[EXERCISE REQUIREMENTS] The copy you give must match the lines from the top of the data through the line containing "la iniciativa forma" exactly, and it must hold no pictures.

[INPUT]
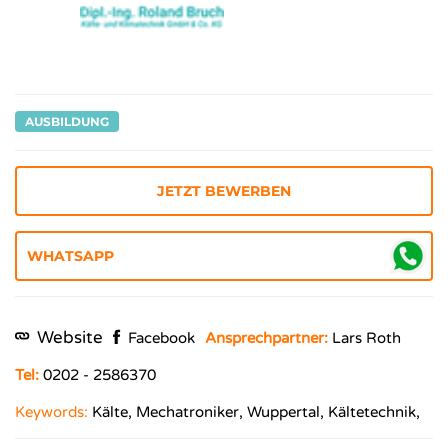
AUSBILDUNG
JETZT BEWERBEN
Website
Facebook
Ansprechpartner:
Lars Roth
Tel:
0202 - 2586370
Keywords:
Kälte, Mechatroniker, Wuppertal, Kältetechnik,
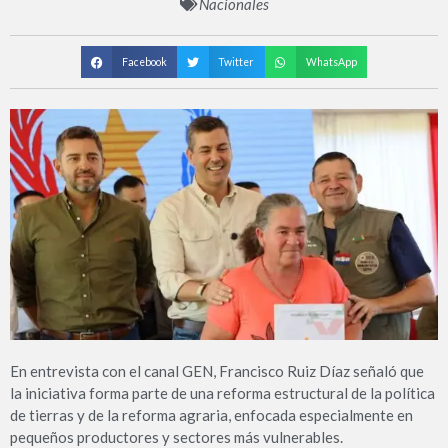
Nacionales
Facebook
Twitter
WhatsApp
En entrevista con el canal GEN, Francisco Ruiz Díaz señaló que
la iniciativa forma parte de una reforma estructural de la política
de tierras y de la reforma agraria, enfocada especialmente en
pequeños productores y sectores más vulnerables.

[RESULT OF THIS EXERCISE]
AUSBILDUNG
JETZT BEWERBEN
Website
Facebook
Ansprechpartner:
Lars Roth
Tel:
0202 - 2586370
Keywords:
Kälte, Mechatroniker, Wuppertal, Kältetechnik,
Nacionales
Facebook
Twitter
WhatsApp
En entrevista con el canal GEN, Francisco Ruiz Díaz señaló que
la iniciativa forma parte de una reforma estructural de la política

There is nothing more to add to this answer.